(SUPPLIED MATERIAL begins)
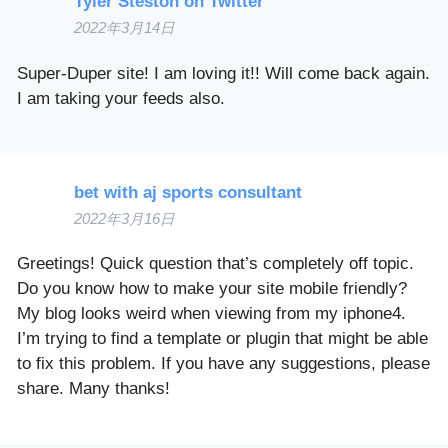
Tyler Steston on Twitter
2022年3月14日
Super-Duper site! I am loving it!! Will come back again.
I am taking your feeds also.
bet with aj sports consultant
2022年3月16日
Greetings! Quick question that’s completely off topic.
Do you know how to make your site mobile friendly?
My blog looks weird when viewing from my iphone4.
I’m trying to find a template or plugin that might be able
to fix this problem. If you have any suggestions, please
share. Many thanks!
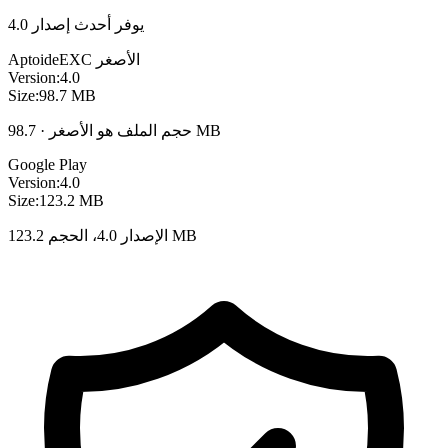
يوفر أحدث إصدار 4.0
الأصغر
EXC
Aptoide
Version:
4.0
Size:
98.7 MB
حجم الملف هو الأصغر · 98.7 MB
Google Play
Version:
4.0
Size:
123.2 MB
الإصدار 4.0، الحجم 123.2 MB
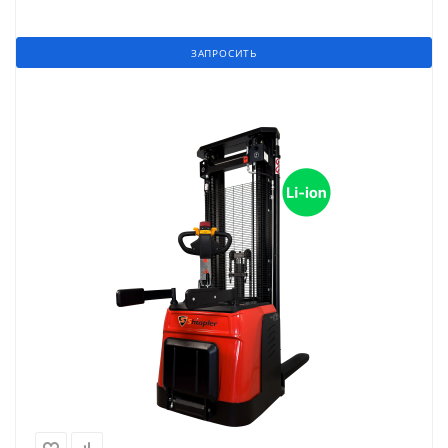
ЗАПРОСИТЬ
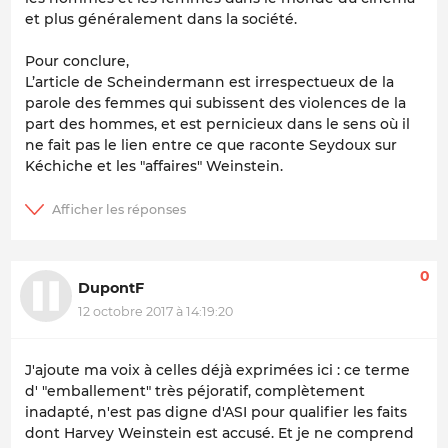
et plus généralement dans la société.
Pour conclure,
L’article de Scheindermann est irrespectueux de la
parole des femmes qui subissent des violences de la
part des hommes, et est pernicieux dans le sens où il
ne fait pas le lien entre ce que raconte Seydoux sur
Kéchiche et les "affaires" Weinstein.
0
DupontF
12 octobre 2017 à 14:19:20
J'ajoute ma voix à celles déjà exprimées ici : ce terme
d' "emballement" très péjoratif, complètement
inadapté, n'est pas digne d'ASI pour qualifier les faits
dont Harvey Weinstein est accusé. Et je ne comprend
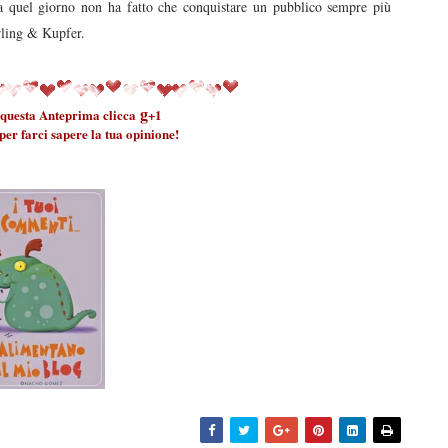
da quel giorno non ha fatto che conquistare un pubblico sempre più
erling & Kupfer.
g
a questa Anteprima clicca
+1
er farci sapere la tua opinione!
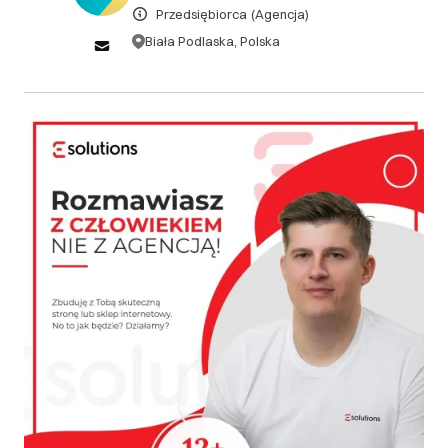
DOWIEDZ SIĘ WIĘCEJ
Przedsiębiorca
(Agencja)
Biała Podlaska, Polska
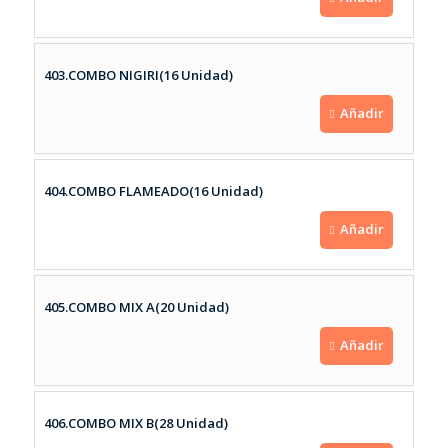
403.COMBO NIGIRI(16 Unidad)
Añadir
404.COMBO FLAMEADO(16 Unidad)
Añadir
405.COMBO MIX A(20 Unidad)
Añadir
406.COMBO MIX B(28 Unidad)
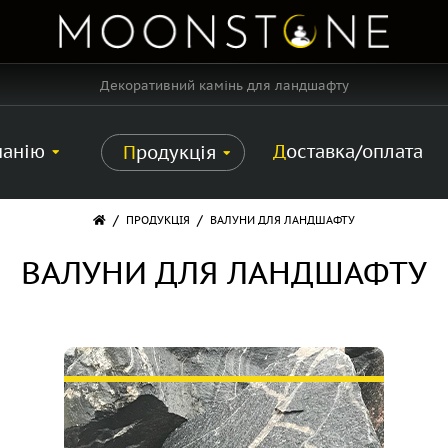
Декоративний камінь для ландшафту
панію
Доставка/оплата
Продукція
/
/
ПРОДУКЦІЯ
ВАЛУНИ ДЛЯ ЛАНДШАФТУ
ВАЛУНИ ДЛЯ ЛАНДШАФТУ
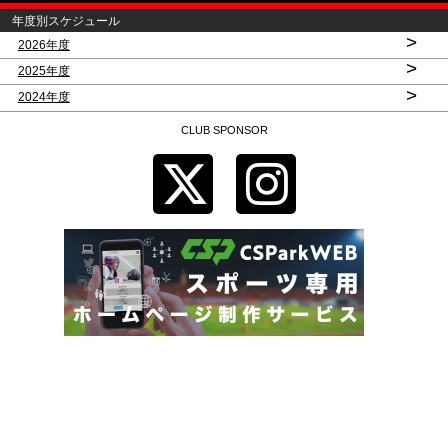
年度別スケジュール
>
2026年度
>
2025年度
>
2024年度
CLUB SPONSOR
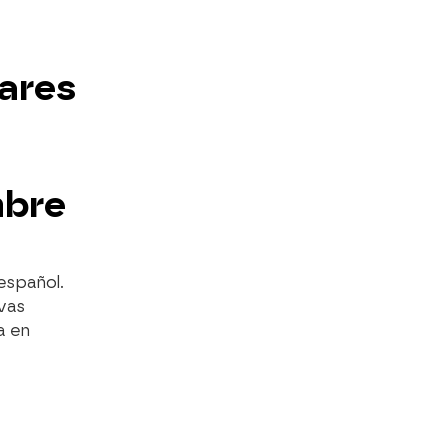
ares
mbre
español.
vas
a en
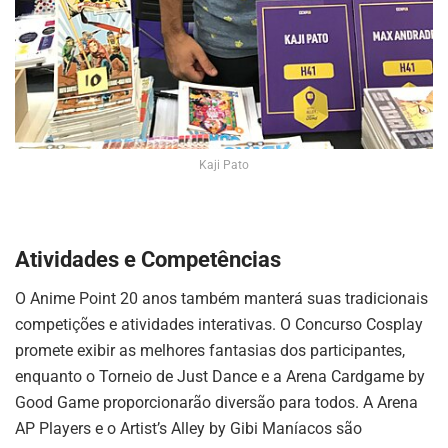
Kaji Pato
Atividades e Competências
O Anime Point 20 anos também manterá suas tradicionais
competições e atividades interativas. O Concurso Cosplay
promete exibir as melhores fantasias dos participantes,
enquanto o Torneio de Just Dance e a Arena Cardgame by
Good Game proporcionarão diversão para todos. A Arena
AP Players e o Artist’s Alley by Gibi Maníacos são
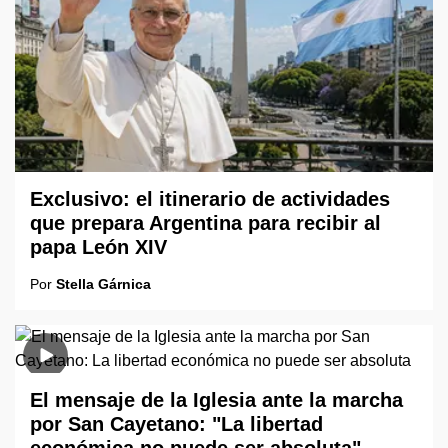
Exclusivo: el itinerario de actividades
que prepara Argentina para recibir al
papa León XIV
Por
Stella Gárnica
El mensaje de la Iglesia ante la marcha
por San Cayetano: "La libertad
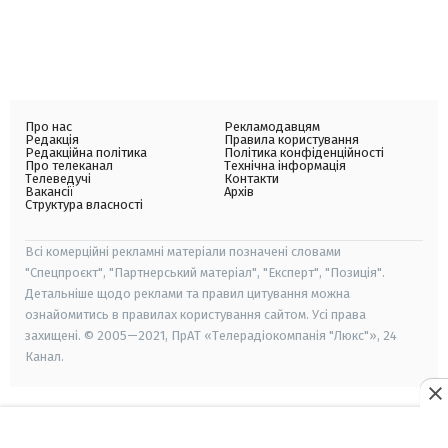
Про нас
Рекламодавцям
Редакція
Правила користування
Редакційна політика
Політика конфіденційності
Про телеканал
Технічна інформація
Телеведучі
Контакти
Вакансії
Архів
Структура власності
Всі комерційні рекламні матеріали позначені словами
"Спецпроєкт", "Партнерський матеріал", "Експерт", "Позиція".
Детальніше щодо реклами та правил цитування можна
ознайомитись в правилах користування сайтом. Усі права
захищені. © 2005—2021, ПрАТ «Телерадіокомпанія "Люкс"», 24
Канал.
(SUPPLIED MATERIAL ends)
=== DIRECTIONS ===
Copy out, from the records above, every line that holds the string "dans".

=== ANSWER SECTION ===
et plus généralement dans la société.
part des hommes, et est pernicieux dans le sens où il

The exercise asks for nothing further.